This is an excellent and detailed account of the fighting in the Valley of Dien Bien Phu between the professional French forces, including Legionnaire and elite Parachute Units, and the Vietnamese Bo Doi (Viet Minh) led by General Giap.

The author takes the time to explain the military and political settings of the war in Indo China, offers detailed accounts of the opposing forces and commanders and provides a well researched narrative of the events leading up to this battle. The story of the battle itself for Dien Bien Phu is a classic military narrative that really pulls the reader into the story and gives us a rare insight into the hardships of the French soldier and his enemy.

One quote in the book that was used for a chapter heading by Colonel de Castries says a lot about this battle and the terrible fighting involved; "It's a bit like Verdun, but Verdun without the depth of defence, and, above all, without the Sacred Way". This is an excellent account of a shocking battle and I am sure that anyone who enjoys reading or studying military history will find this book an excellent addition to his or her library.

In over 657 pages of text (HB version), along with 22 maps of varying size and detail the author offers the reader a well researched and well presented account of this famous battle.
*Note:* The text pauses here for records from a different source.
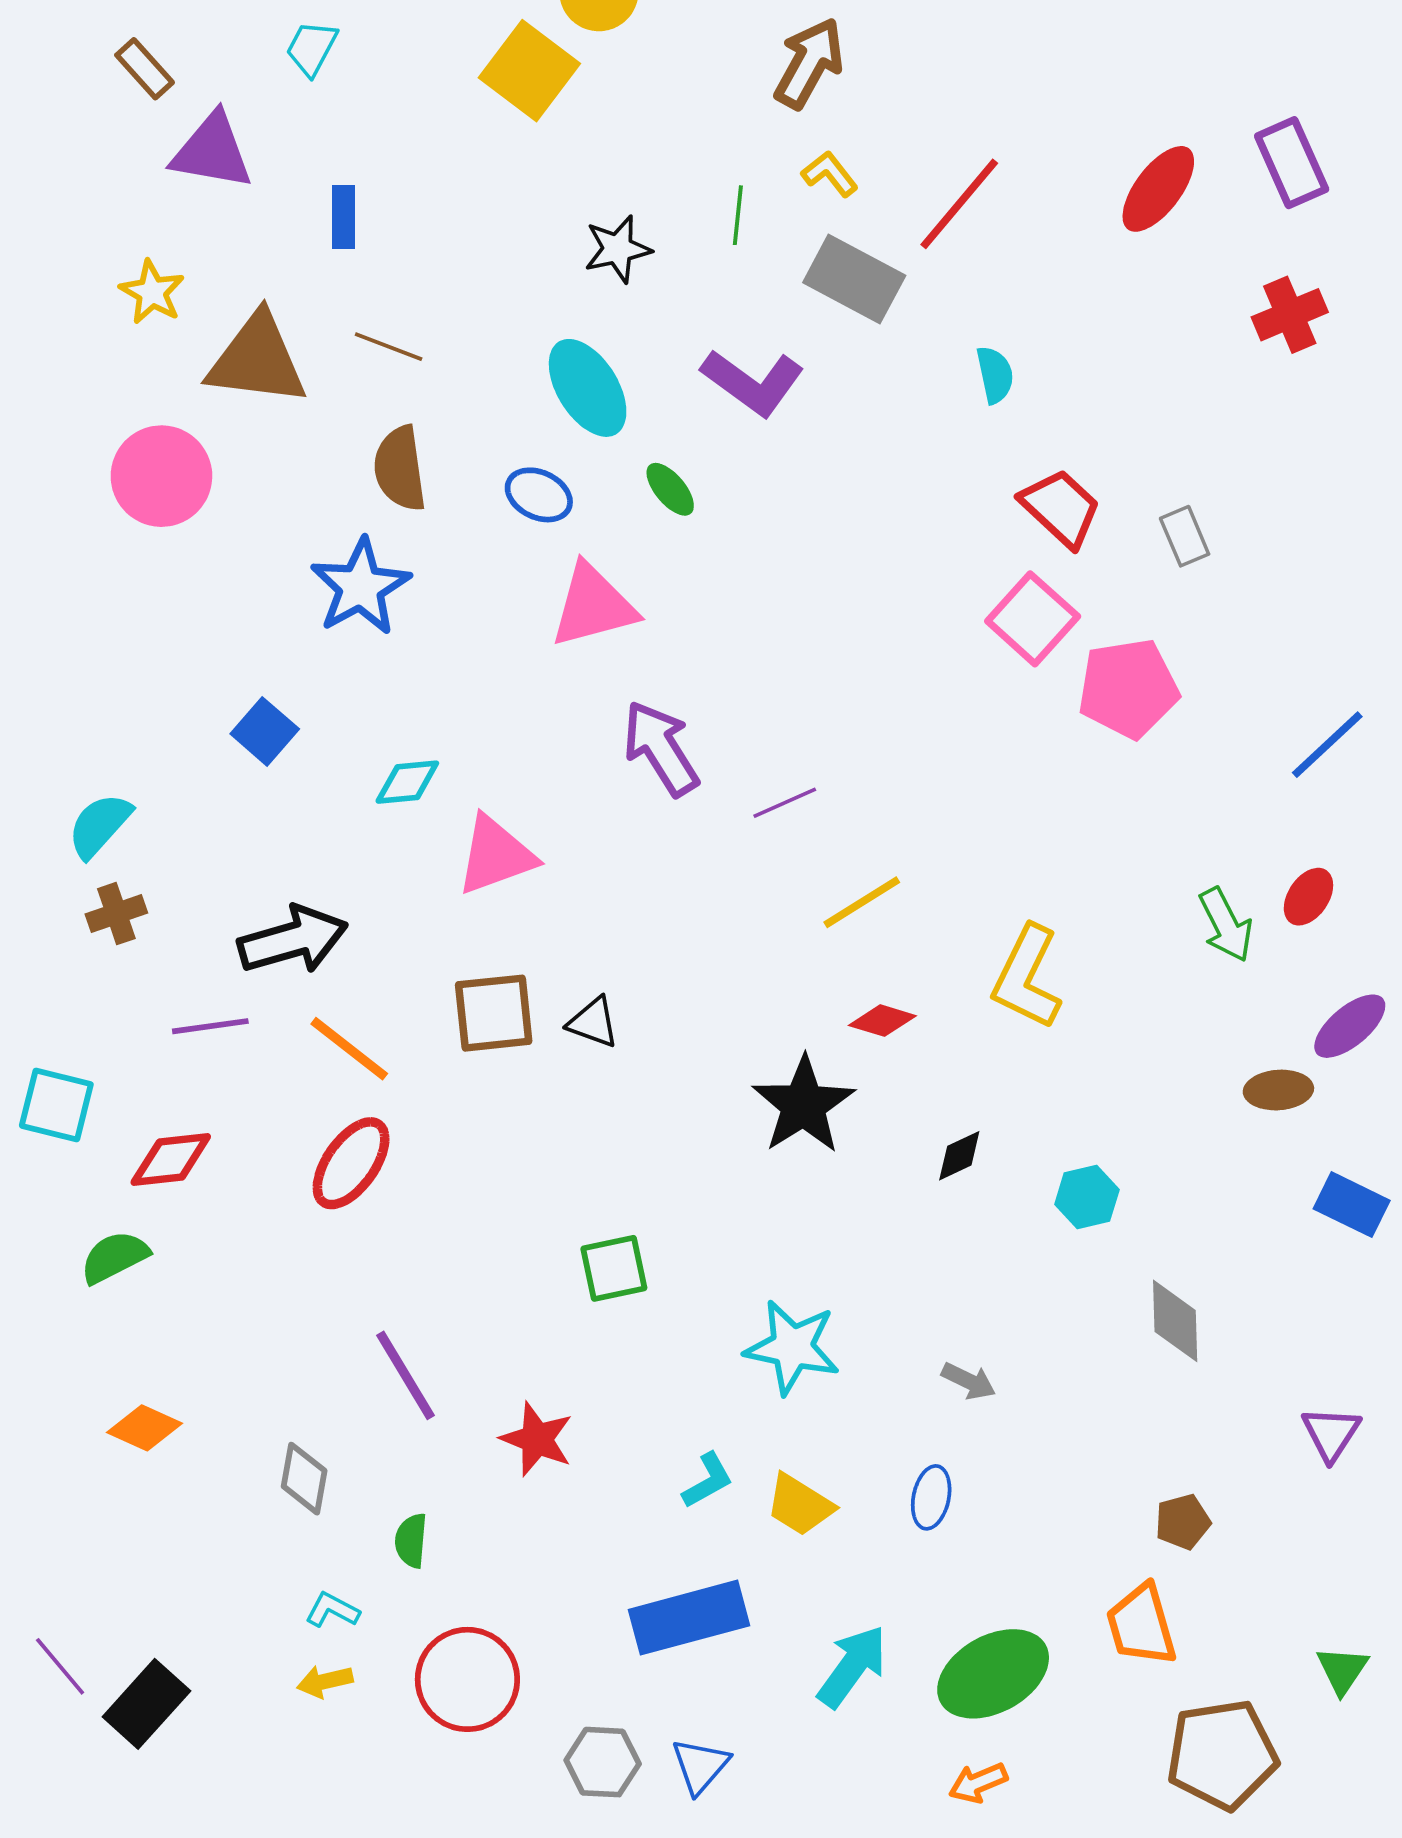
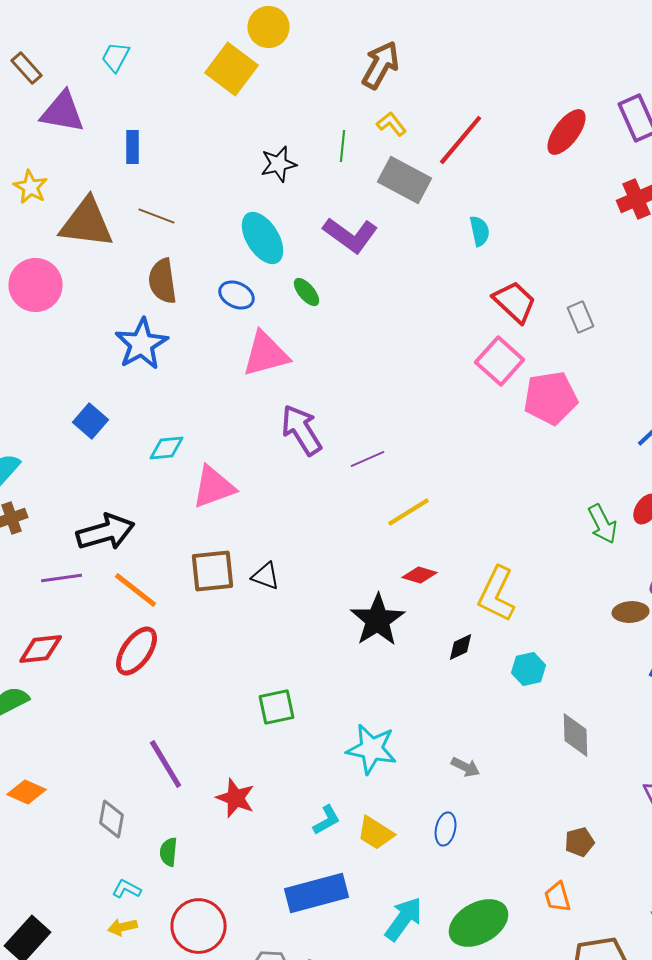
yellow L-shape: (1027, 977) -> (497, 594), moved
orange trapezoid: (1141, 1625) -> (558, 897), size x0.7

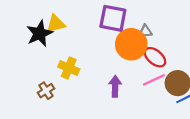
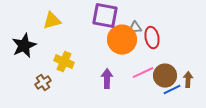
black star: (40, 33) -> (24, 46), moved
red ellipse: (155, 57) -> (152, 38), moved, turned 40

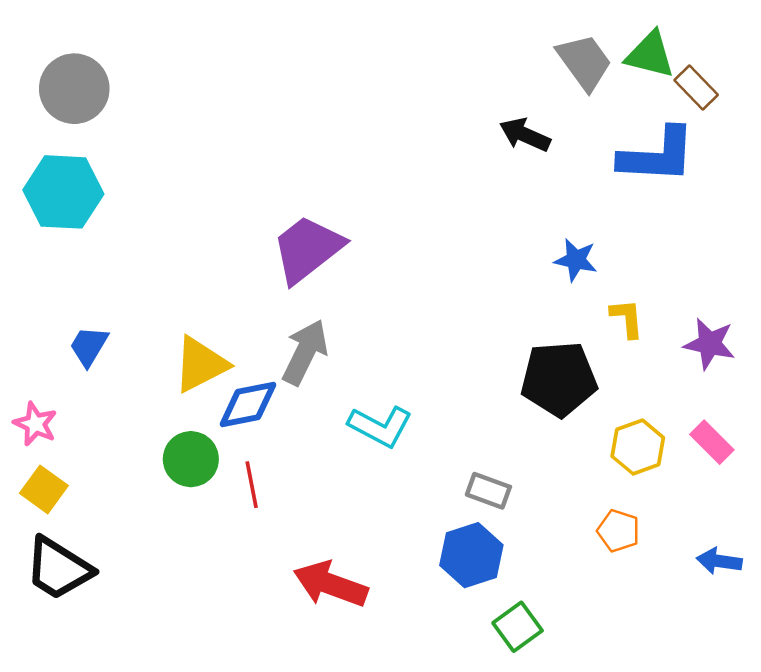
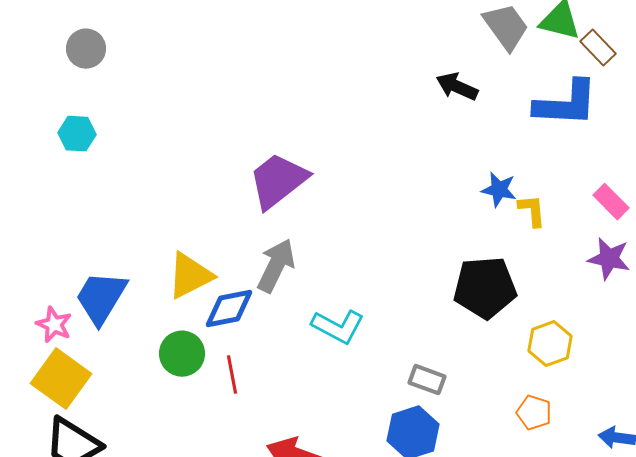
gray circle: (74, 89) -> (86, 49), size x0.7
cyan hexagon: (63, 192) -> (77, 134), size x0.6
yellow L-shape: (627, 318) -> (532, 211), moved
blue trapezoid: (89, 346) -> (101, 298), moved, size x1.6
pink rectangle: (712, 442) -> (611, 202), moved
yellow square: (44, 489) -> (61, 379), size x1.5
At no time did I find the story boring or bogged down in detail. The narrative is fast paced, exciting and filled with human tragedy and numerous stories of soldier?s courage in the face of horrendous conditions.

In closing this is what Max Hastings had to say about this book: "This is an outstanding work of military history. It tells the story of the ghastly French experience in Indo-China in a way that has never been done before in English. The account of Dien Bien Phu is a masterpiece of meticulous historical narrative."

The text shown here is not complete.